Well, not really. An ongoing piece of the WeWork tumult has been the question of what will happen to the office cleaners, whose exact fate remains unclear. WeWork’s cleaning staff has long been marginalized by the organization: In 2015, 100 workers were laid off after trying to unionize, hoping to increase their wages from $10 an hour—a pittance for a company which at that time was worth $10 billion. In response to the outcry from the WeWork cleaning staff, Neumann argued that they weren’t even technically WeWork staff (they had been outsourced to WeWork via New York’s Commercial Building Maintenance Corporation), a defense which workers found less than satisfying. While reporters have spoken to various architects, designers, and engineers at WeWork, interviews with displaced cleaners have mostly not emerged. 

Ultimately, an economy built on the inherently inflated promise of unicorn capitalism is a loss for all workers, be they in “tight jeans and motorcycle jackets” or fighting for more than $10 an hour. Still, it’s crucial—particularly as we strive to articulate more nuanced descriptions of workers in our contemporary economy, and to build mass solidarity—to remember to see all affected workers, not just the wealthy ones.

5. It’s Easy to Overlook

One of the more insidious dangers of the unicorn economy scam lies in the invisibility of its constitutive parts. While statistics abound about the thousands of WeWork employees laid off in the wake of Neumann’s malpractice, no specifics about their respective occupations, or about the fate of the cleaners in particular, can be found. 

A similar opacity lies over companies like Uber. While stories of sexual assault by or against Uber drivers have circulated on social media for years, Uber only recently released a devastating safety report which revealed that more than 3,000 sexual assaults were reported by riders and drivers alike during 2018. This is horrifying, but not surprising. It’s easy to look away from injustice when no one can see it happen in the first place.

It’s been said many times that we are now in an era comparable to the Industrial Revolution, when a rapid boom in new technology meant more work for everyone, but—crucially—no regulations. The unicorn economy is marked by its lawlessness. Bird scooters are dropped off in cities overnight, forcing governments to regulate around them. Uber drivers and riders find themselves at risk in a single car.

In this instance, the unicorn economy has moved fast and broken—or at least disrupted—employment, vacillating wildly between high and low stakes like a toggled knob.

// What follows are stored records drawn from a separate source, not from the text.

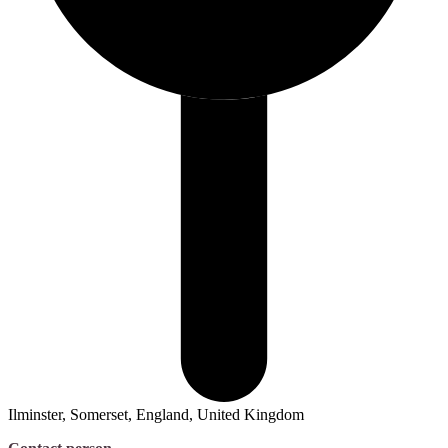
Ilminster, Somerset, England, United Kingdom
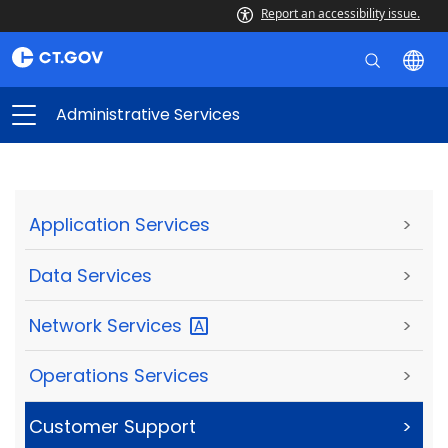
Report an accessibility issue.
Administrative Services
Application Services
>
Data Services
>
Network
Services
>
Operations Services
>
Customer Support
>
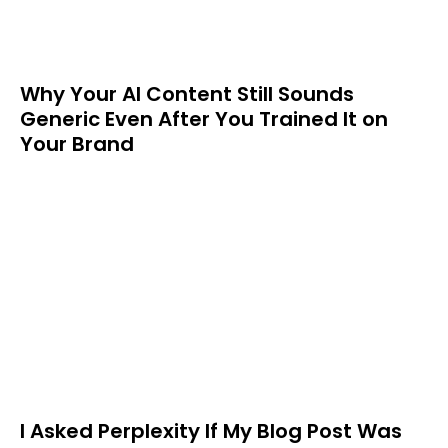
Why Your AI Content Still Sounds
Generic Even After You Trained It on
Your Brand
I Asked Perplexity If My Blog Post Was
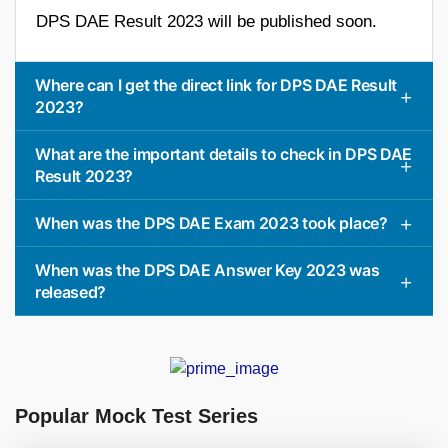
DPS DAE Result 2023 will be published soon.
Where can I get the direct link for DPS DAE Result
2023?
What are the important details to check in DPS DAE
Result 2023?
When was the DPS DAE Exam 2023 took place?
When was the DPS DAE Answer Key 2023 was
released?
Popular Mock Test Series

Technological advancement will not stop, nor will new forms of work (or old forms rebranded as new) bolstered by digital companies. Theoretically, this could be a great thing: Foroohar notes that “history has always shown that in the end technology is always a net job creator.” But perhaps “job creation” has never been the problem. We need, more than ever, robust workers’ advocacy and union support to stop the scamming of America’s working class, and to build a labor economy that can survive what the unicorn economy inevitably throws at it.